- **What to work on**
The lines below may contain the word "each". Please count those that do and give the number alone.

(Entries taken from a collection)

= Beginning of Section =

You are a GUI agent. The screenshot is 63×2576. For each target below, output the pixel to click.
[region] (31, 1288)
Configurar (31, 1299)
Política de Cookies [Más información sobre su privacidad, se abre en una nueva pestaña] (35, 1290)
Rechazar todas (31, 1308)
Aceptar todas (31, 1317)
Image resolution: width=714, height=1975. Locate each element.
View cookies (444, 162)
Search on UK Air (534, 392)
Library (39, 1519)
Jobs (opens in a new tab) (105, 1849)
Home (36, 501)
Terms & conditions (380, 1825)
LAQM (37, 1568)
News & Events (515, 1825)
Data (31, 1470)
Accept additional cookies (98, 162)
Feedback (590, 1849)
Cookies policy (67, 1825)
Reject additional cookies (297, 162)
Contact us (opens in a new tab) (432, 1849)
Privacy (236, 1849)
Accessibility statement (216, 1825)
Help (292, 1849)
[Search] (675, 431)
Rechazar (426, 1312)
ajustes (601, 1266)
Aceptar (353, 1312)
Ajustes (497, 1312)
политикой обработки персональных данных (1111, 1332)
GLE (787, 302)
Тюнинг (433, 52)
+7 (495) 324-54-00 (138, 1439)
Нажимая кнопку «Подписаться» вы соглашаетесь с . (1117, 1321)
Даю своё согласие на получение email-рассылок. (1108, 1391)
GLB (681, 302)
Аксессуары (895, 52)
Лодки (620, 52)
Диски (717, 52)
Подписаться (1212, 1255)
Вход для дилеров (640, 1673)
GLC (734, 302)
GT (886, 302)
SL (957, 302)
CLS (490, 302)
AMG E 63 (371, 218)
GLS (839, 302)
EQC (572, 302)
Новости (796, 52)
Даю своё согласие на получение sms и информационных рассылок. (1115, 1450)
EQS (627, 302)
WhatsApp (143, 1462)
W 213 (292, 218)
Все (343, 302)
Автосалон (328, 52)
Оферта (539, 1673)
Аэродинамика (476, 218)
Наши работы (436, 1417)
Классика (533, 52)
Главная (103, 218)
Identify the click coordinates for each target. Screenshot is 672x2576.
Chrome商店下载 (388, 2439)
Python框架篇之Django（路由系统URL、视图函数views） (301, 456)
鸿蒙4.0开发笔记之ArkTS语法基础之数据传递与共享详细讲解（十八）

= End of Section =

- **Worked solution**
3